XLNetForSequenceClassification

sru · December 10, 2020, 9:10am

Hi All, I am using model = XLNetForSequenceClassification.from_pretrained(‘xlnet-base-cased’) for text classfication , on what dataset this XLNetForSequenceClassification pretrained

Thanks in advance

valhalla · December 11, 2020, 10:08am

HI @sru

model = XLNetForSequenceClassification.from_pretrained(‘xlnet-base-cased’)

this line instantiates xlnet for classification task by loading the pre-trained xlnet-base-cased language model and adds a classification head (linear layer) on top of it.

Note that, it’s not trained for classification, the classification head is randomly initialised. You should fine-tune it on your dataset for classification.

sru · December 11, 2020, 2:45pm

Thanks for your response.

which classification head (linear layer) is randomly initialized.
we can use this model for multi-classification right

Thanks in advance.

sru · December 11, 2020, 3:12pm

which loss function is using in this model

BramVanroy · December 12, 2020, 2:44pm

Yes, you can just set the num_labels argument to the number of classes that you have.

model = AutoModelForSequenceClassification.from_pretrained("xlnet-base-cased",
                                                           num_labels=3)

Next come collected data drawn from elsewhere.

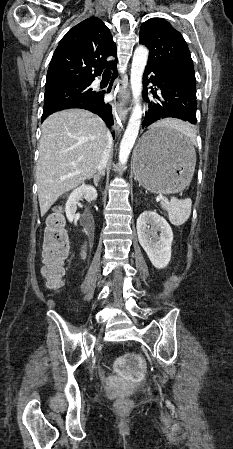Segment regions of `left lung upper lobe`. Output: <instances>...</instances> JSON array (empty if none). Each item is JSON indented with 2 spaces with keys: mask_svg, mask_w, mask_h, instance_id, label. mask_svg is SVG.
I'll list each match as a JSON object with an SVG mask.
<instances>
[{
  "mask_svg": "<svg viewBox=\"0 0 233 449\" xmlns=\"http://www.w3.org/2000/svg\"><path fill=\"white\" fill-rule=\"evenodd\" d=\"M140 43L149 49L148 64L196 90L193 61L181 33L162 18L141 25Z\"/></svg>",
  "mask_w": 233,
  "mask_h": 449,
  "instance_id": "5c2ea615",
  "label": "left lung upper lobe"
}]
</instances>
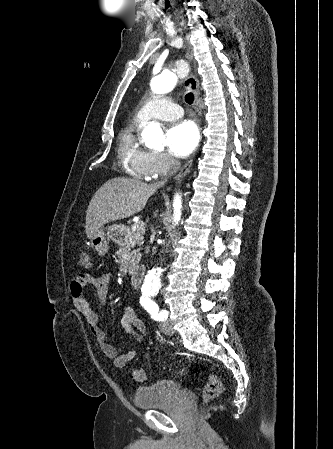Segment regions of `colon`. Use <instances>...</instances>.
Returning <instances> with one entry per match:
<instances>
[{"label":"colon","instance_id":"5ec220e1","mask_svg":"<svg viewBox=\"0 0 333 449\" xmlns=\"http://www.w3.org/2000/svg\"><path fill=\"white\" fill-rule=\"evenodd\" d=\"M91 254L89 249L84 248L79 255V262L82 266L87 267L90 264ZM181 375H187L188 370L180 369L178 371ZM133 377L137 381H144L146 376L142 369H137L133 373ZM222 384L219 378L213 374H210L207 378V382L203 389V399L205 402H211L215 400L221 393Z\"/></svg>","mask_w":333,"mask_h":449}]
</instances>
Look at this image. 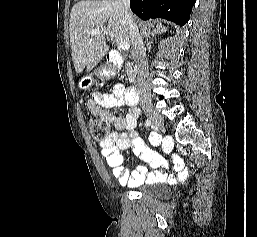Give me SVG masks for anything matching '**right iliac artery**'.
<instances>
[{"label": "right iliac artery", "instance_id": "obj_1", "mask_svg": "<svg viewBox=\"0 0 257 237\" xmlns=\"http://www.w3.org/2000/svg\"><path fill=\"white\" fill-rule=\"evenodd\" d=\"M146 125L149 127L151 125V122L149 120H146ZM154 136H158L156 133H153Z\"/></svg>", "mask_w": 257, "mask_h": 237}]
</instances>
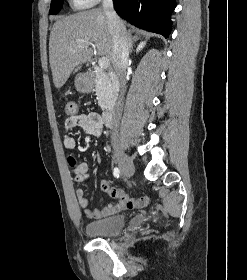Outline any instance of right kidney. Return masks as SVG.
<instances>
[{"label":"right kidney","instance_id":"right-kidney-1","mask_svg":"<svg viewBox=\"0 0 247 280\" xmlns=\"http://www.w3.org/2000/svg\"><path fill=\"white\" fill-rule=\"evenodd\" d=\"M144 46H145V42H141V43L138 45V47H137V49H136V52H139Z\"/></svg>","mask_w":247,"mask_h":280}]
</instances>
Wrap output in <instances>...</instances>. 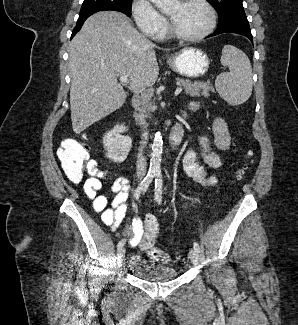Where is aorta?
<instances>
[{"label": "aorta", "instance_id": "aorta-1", "mask_svg": "<svg viewBox=\"0 0 298 325\" xmlns=\"http://www.w3.org/2000/svg\"><path fill=\"white\" fill-rule=\"evenodd\" d=\"M155 6L161 8V10H167V8H173L179 4V0H150ZM163 140L161 132H156L152 144L151 158L149 165V173H160L161 160H162Z\"/></svg>", "mask_w": 298, "mask_h": 325}]
</instances>
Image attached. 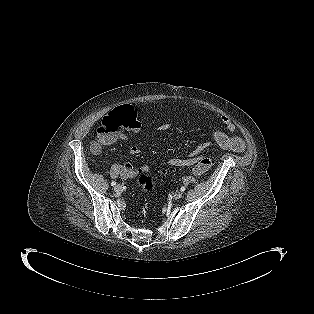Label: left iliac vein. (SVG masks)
Here are the masks:
<instances>
[{"mask_svg": "<svg viewBox=\"0 0 314 314\" xmlns=\"http://www.w3.org/2000/svg\"><path fill=\"white\" fill-rule=\"evenodd\" d=\"M183 193L182 191H177L173 194L174 199H180L182 197Z\"/></svg>", "mask_w": 314, "mask_h": 314, "instance_id": "1", "label": "left iliac vein"}]
</instances>
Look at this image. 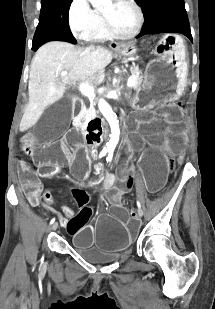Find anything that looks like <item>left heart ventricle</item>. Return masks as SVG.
Instances as JSON below:
<instances>
[{"label": "left heart ventricle", "mask_w": 215, "mask_h": 309, "mask_svg": "<svg viewBox=\"0 0 215 309\" xmlns=\"http://www.w3.org/2000/svg\"><path fill=\"white\" fill-rule=\"evenodd\" d=\"M110 25L115 29H130L132 25V14L129 10L119 7L117 10H110Z\"/></svg>", "instance_id": "1"}]
</instances>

If you pass the labels during forward, they will be used to calculate the loss with CrossEntropyLoss if more than one label, otherwise MSELoss will be used for a regression problem.

github.com

huggingface/transformers/blob/3552d0e0d89711404ec49b0080cd1f48ae224bb3/src/transformers/models/xlnet/modeling_xlnet.py#L1539-L1546


if labels is not None:
    if self.num_labels == 1:
        #  We are doing regression
        loss_fct = MSELoss()
        loss = loss_fct(logits.view(-1), labels.view(-1))
    else:
        loss_fct = CrossEntropyLoss()
        loss = loss_fct(logits.view(-1, self.num_labels), labels.view(-1))

sru · December 12, 2020, 2:50pm

@BramVanroy

Thanks for your response.
so for multiclassfication we need use AutoModelForSequenceClassification not xlnetForSequenceClassification
is my understanding correct

BramVanroy · December 12, 2020, 2:53pm

There is no different. “AutoModel(ForXXX)” automatically selects the right model depending on the model that you request. Because you ask for xlnet-base-cased it will know to load XLNetForSequenceClassification. You can use either.

sru · December 12, 2020, 3:54pm

@BramVanroy thanks
i am using below model
xlnet_model = XLNetForSequenceClassification.from_pretrained(‘xlnet-base-cased’, num_labels = 3)
its is not at classfiying correctly
precision recall f1-score support

       0       0.88      1.00      0.93      1746
       1       0.00      0.00      0.00       181
       2       0.00      0.00      0.00        68

BramVanroy · December 12, 2020, 9:50pm

Well, did you fine-tune the model…? It isn’t going to miraculously work.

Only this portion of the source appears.